EL DIARIO VASCO 9-11-2012
Tomé la
gran decisión, la de las discusiones conyugales que trataban de abordar medidas
de austeridad económica. Dí de baja el servicio de televisión que llega vía
telefónica. Reté al universo y fue celebrado. A punto de convertirme en héroe
mítico la descubrí y me apunté a esa tarifa de una única para todo por la que
nos ahorrábamos un tercio de lo que veníamos gastando hasta entonces. Me
parecía que estaba liderando el milagro islandés.
A las dos
semanas la compañía me dijo que no constaba ninguna petición de mi nueva tarifa,
que no habría tal hasta que no me retiraran un aparatito previo acuerdo con una
máquina parlante sobre la retirada. A las dos semanas siguientes se me dijo que
la tarifa no se materializaba porque mi nombre de pila no es el mismo en móviles
que en fijos, con M y sin M. Que arreglara el entuerto en una tienda. En la
tienda me dijeron que sí a todo y resultó que sí a nada.

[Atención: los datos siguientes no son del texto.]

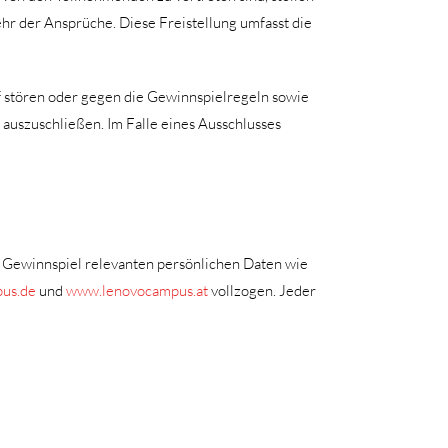
hr der Ansprüche. Diese Freistellung umfasst die
uf stören oder gegen die Gewinnspielregeln sowie
auszuschließen. Im Falle eines Ausschlusses
 Gewinnspiel relevanten persönlichen Daten wie
us.de
und
www.lenovocampus.at
vollzogen. Jeder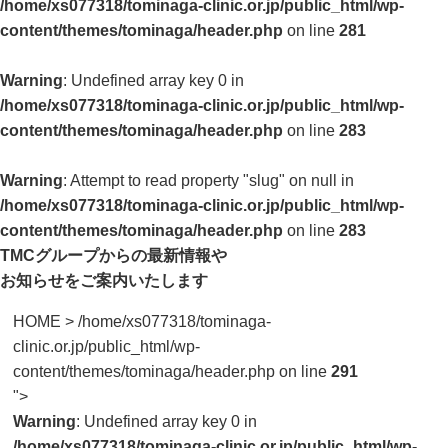
/home/xs077318/tominaga-clinic.or.jp/public_html/wp-
content/themes/tominaga/header.php
on line
281
Warning
: Undefined array key 0 in
/home/xs077318/tominaga-clinic.or.jp/public_html/wp-
content/themes/tominaga/header.php
on line
283
Warning
: Attempt to read property "slug" on null in
/home/xs077318/tominaga-clinic.or.jp/public_html/wp-
content/themes/tominaga/header.php
on line
283
TMCグループからの最新情報や
お知らせをご案内いたします
HOME
>
/home/xs077318/tominaga-
clinic.or.jp/public_html/wp-
content/themes/tominaga/header.php on line
291
">
Warning
: Undefined array key 0 in
/home/xs077318/tominaga-clinic.or.jp/public_html/wp-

Tengo la máquina en casa, la tarifa cara, nulas perspectivas
de mejora y docenas de llamadas interrumpidas y plantado, una llamada pendiente
de un asesor que lo iba a hacer en diez minutos y otra de Zeleris y más. Juro
que no he perdido la compostura en ninguna llamada ni en ninguna comparecencia
en tienda. Pensarán que soy gilipollas por que me pasa esto y lo cuento. No es
eso, aunque Telefónica tenga porrón de pruebas
de que lo soy. Un día daré el paso definitivo, ¡órdago!, y seré todo un hombre,
recordaré que todo empezó por bañarme con el móvil en el bolsillo e intentarlo
reponer, no gratis, a precio razonable. Se van a enterar.